Sleep eludes me at a time when it's most indispensable. Random thoughts circling the mind like flying saucers amongst many other things stuck in my head. Some of these I sorely wish to drain out as they feast on my brain like some party parasite. I suppose this is how it's probably meant to be, all bottled up in the cask that is your brain only to be opened on special occasions like some kind of fancy single malt. What is it about these thoughts, we wish to have them when we have time to ourselves yet hesitate to convey them to the people attached to it. You might as well tell that person to take a shovel and start digging inside your head. He or she will surely know once they are through. After that, you can always tell the next person to repeat the exercise. Why can't it be any simpler or maybe it is and I refuse to see it. Stubborn or cautious, reluctant or respectful. I don't know really and besides, who am I to call the shots here.
A lot has happened in my life ever since the last time I wrote about it. I was enslaved, now I am liberated. I used to feel burdened, now I am relaxed. I was misdirected earlier but, there is immense clarity now more than ever. I had stopped to matter to myself which is something I would never wish upon any soul on this planet. One woman for the past 20 months had the power to do all of this to me and I happily let her. I gave this woman my soul and she trampled it with her bare hands. I strived to make her happy only to be met with dissatisfaction on every single occasion. I yearned for her approval only to be turned down. She was the reason I made this career choice and not the so called inspiring wisdom of my own father. To think that she controlled me whenever she deemed it fit, is now a notion as preposterous as the existence of Santa Claus. I let her fool me, I let her use me to fulfill her own wishes, I let her have complete authority over my actions, in fact, she even made me think it was worth while fighting with my parents for it. She dictated my life as though it were chapters from a book. She made me think she was my only priority over and above who, nothing or no one else mattered. She precariously demanded my attention as though I was some kind of an audience, born only to be at her beck and call. All this and more, she was definitely capable of far worse. I am over the moon now, as it has been good riddance for me. A jubilation of sorts felt through some kind of wicked belief of being victorious.

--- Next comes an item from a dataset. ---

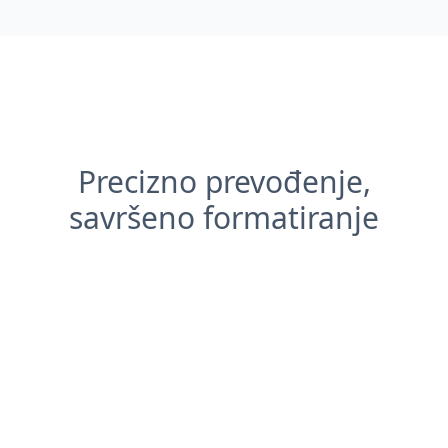
Precizno prevođenje,
savršeno formatiranje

How easily I digress, the heart and mind often have trouble getting along. This occurrence is most visible at times that arise specially to test us. Our mental fortitude over our emotional vulnerability. To give in or get out. To walk away or stride with. They say our choices make us who we are and ought to become in the future. Well, I can tell you this, if my earlier choice was leading me to an uneventful life, my present one's going to correct the course in all certainty. Pain is just a menial consequence that only springs up if you let it. Not to advocate it's concealing in any way whatsoever, but, it's existence is merely an illusion which our minds ultimately conceive as reality. You will only feel it if you know it to be truly there within you.
I should perhaps now give this sleep some consideration as another day beckons. If there is any consolation to all this, it is in the knowledge that I was able to rectify this mistake before it turned into a life long regret only to make me resort to unpleasant or unwanted mental and physical damage.
Sleep while you should, it's a privilege for the ones who get it when they can. Ask me and I shall tell you more about it.